Le prof de musique, lui, nous fera faire un disque (mi-jazz, mi classique), auquel je participerai en jouant du xylophone : une de mes amies est déjà bonne pianiste, mon instrument d'étude est avec elle en de meilleures mains. Mais contrairement au livre relu, le résultat ré-entendu me fait rigoler. Il reste qu'ils étaient sacrément entreprenants, nos jeunes enseignants.

Je leur en suis reconnaissante. Mes parents s'entendaient de plus en plus mal, la vie à la maison n'était pas joyeuse et le collège était ce qui tenait mes jours. Ils m'accordaient une chance d'avenir, mais incapable de me projeter dans un moindre futur, je l'ignorais.

C'est en 5ème que je commence à tenir, de façon alors un brin épisodique, un carnet de bord. Assez peu intime (3), très axé sur les devoirs à faire, la présence ou non des copains de classe, la scolarité. Mais cependant. Apparaissent aussi mes première photos : par souci d'économie mon père les confie à un de ses collègues qui les développe chez lui, moyennant rétribution. Fatigue ou distraction, le collègue en saute certaines, que je découvrirai des années après en vérifiant les négatifs. En revanche, si l'une d'elle lui plaît, il n'hésitera pas à fournir en cadeau un bel agrandissement. Je dois à cet homme dont j'ignore le nom que mon père se soit un peu calmé dans ses reproches qu'il me faisait de "gaspiller", que mes photos coûtaient. Il avait dû lui dire, dis donc ta fille, avec son appareil elle sait se débrouiller. Mon père était fier. Moi tout ce que je voulais c'était que mes parents soient enfin heureux, au moins un peu, et qu'ils cessent de crier pour un oui pour un non. C'est sans doute cette année-là où j'ai commencée à me sentir l'adulte de mes parents. Et ça me rendait triste.







(1) Peut-être aussi est-ce cette année-là que j'ai été déléguée de classe ; désignée par les autres alors que je ne tenais pas à me présenter. C'est que j'osais parler aux profs, spécimen bizarre de bonne élève qui ne souhaitait pas fayoter.

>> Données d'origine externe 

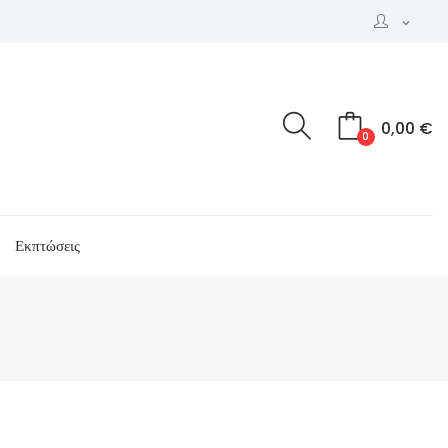
expand_more
0,00 €
0
Εκπτώσεις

(2) Ma sœur qui plus encore que moi sera au même âge un petit gabarit et n'aura pas su pas s'acoquiner avec les costauds qu'il faut, en fera les frais six ou sept ans après. Bousculée dans les escaliers à en tomber et s'abîmer un genou.

(3) Je crois que je crains des indiscrétions de ma mère ou ma petite sœur. L'idée est d'offrir un support à la mémoire et au travail à faire, comme pour naviguer (ce qu'alors j'ignore). Je trouve déjà que le temps file.